But as the date of his return to Morocco approached, Aziz found that he had to alter the details of his daydreams. He had imagined he’d arrive in a late-model car, but now he thought that a car trip would be impractical and besides, he didn’t think his beat-up Volkswagen could sustain the 800 kilometres from Madrid to Casablanca. So he had booked himself on a Royal Air Maroc flight instead. To make matters worse, the image of his family greeting him at the door of their apartment grew dimmer. His father had died during his absence, and now his mother and his wife lived alone. He also had trouble visualizing his wife’s face as easily as he had in the beginning.
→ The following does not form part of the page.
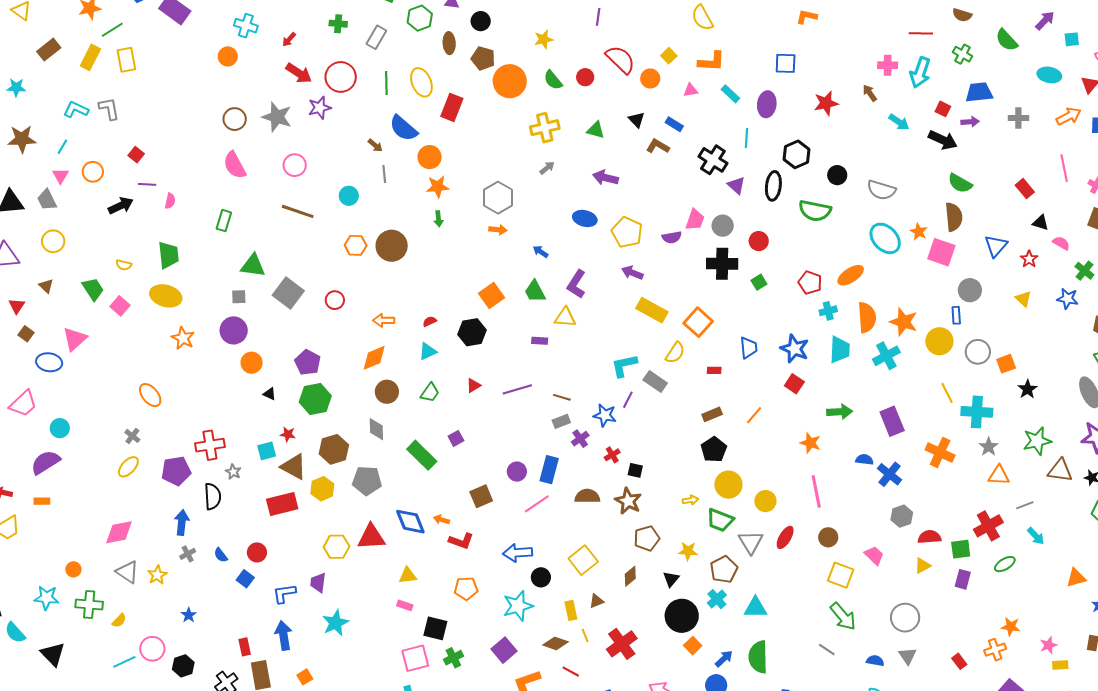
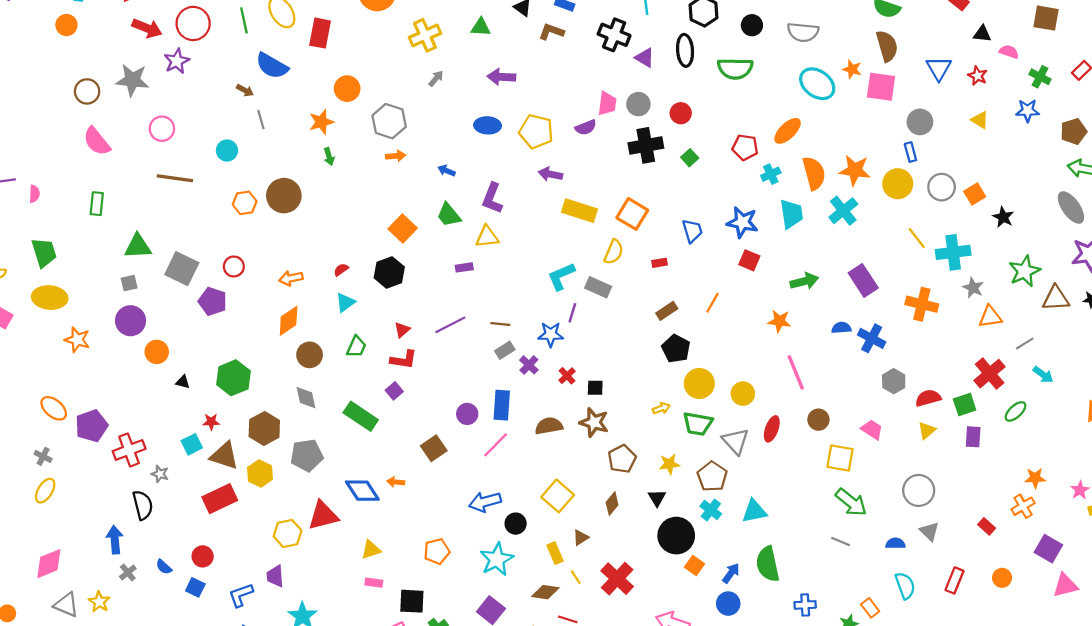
orange circle: (430, 157) -> (347, 89), moved
purple pentagon: (308, 362) -> (213, 301), moved
purple pentagon: (176, 471) -> (91, 426), moved
red L-shape: (461, 541) -> (404, 360), moved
He remembered her to be slender and distinctly shorter than he, but he couldn’t quite recall the colour of her eyes, whether they were green-brown or grey-brown.
These uncertainties made for a stressful few days, culminating on the day of his departure. He arrived at Barajas Airport three hours before his flight. He made sure again and again that his passport and work visa were in order so that he could re-enter Spain after his trip. Once he got on the plane, he couldn’t eat the light meal they served during the hour-long flight. He filled out his customs declaration declaration as soon as it was handed to him, repeatedly checking to see that he had entered the correct information from his passport.
When finally the plane flew over the port of Casablanca, he looked out of the window and saw the beaches, the factories, the streets jammed with cars, the minaret of the King Hassan Mosque, but he couldn’t locate the medina or the dome in the Arab League Park. He held on to the arms of his seat as the plane began its descent.
It was Aziz’s first time inside the Mohammed V Airport in Casablanca. He had left the country on an inflatable boat out of Tangier, in pitch dark, with two dozen other immigrants. He had been caught right on the beach in Arzila by the Spanish Guardia Civil and sent back to Morocco on the ferry two days later. He had spent a few months in Tangier, hustling, and tried again to cross, on a balmy summer night. This time the current had helped him and he had landed on a quiet beach near Tarifa.
A few days later he was in Catalonia, ready for the farm job he had been promised by one of the smugglers he’d paid. It was tough work, but at least it was work, and he tried to keep his mind focused on the pay packet at the end. What he remembered most about that first summer was the hunched figures of his fellow workers and the smell of muscle ointment inside the van that they took to work every morning. When the long-awaited pay packet turned out to be a pittance, he was too afraid to complain. He thought of going north and crossing into France but was afraid to tempt fate again. After all, he had already been luckier than most. The trip in the inflatable Zodiac had been an ordeal he wanted to forget, and he didn’t think sneaking across the border in the back of a vegetable truck would be any easier. So he travelled south instead. He arrived in Madrid in November, with only a vague address for a friend who worked in a restaurant and might be able to help him out.
The Casablanca airport was impressive. The marble floors, the automatic doors, the duty-free shops – everything looked modern. But the queue for passport control was long. After waiting an hour for his turn, Aziz stood at the window where the officer, a man whose purple lips attested to heavy smoking, cradled his chin, an unfriendly look on his face.
‘Passeport,’ he said.
Aziz slid the green booklet bearing the imprint of the pentacle under the glass window. The officer typed something on his keyboard, then leafed through Aziz’s passport.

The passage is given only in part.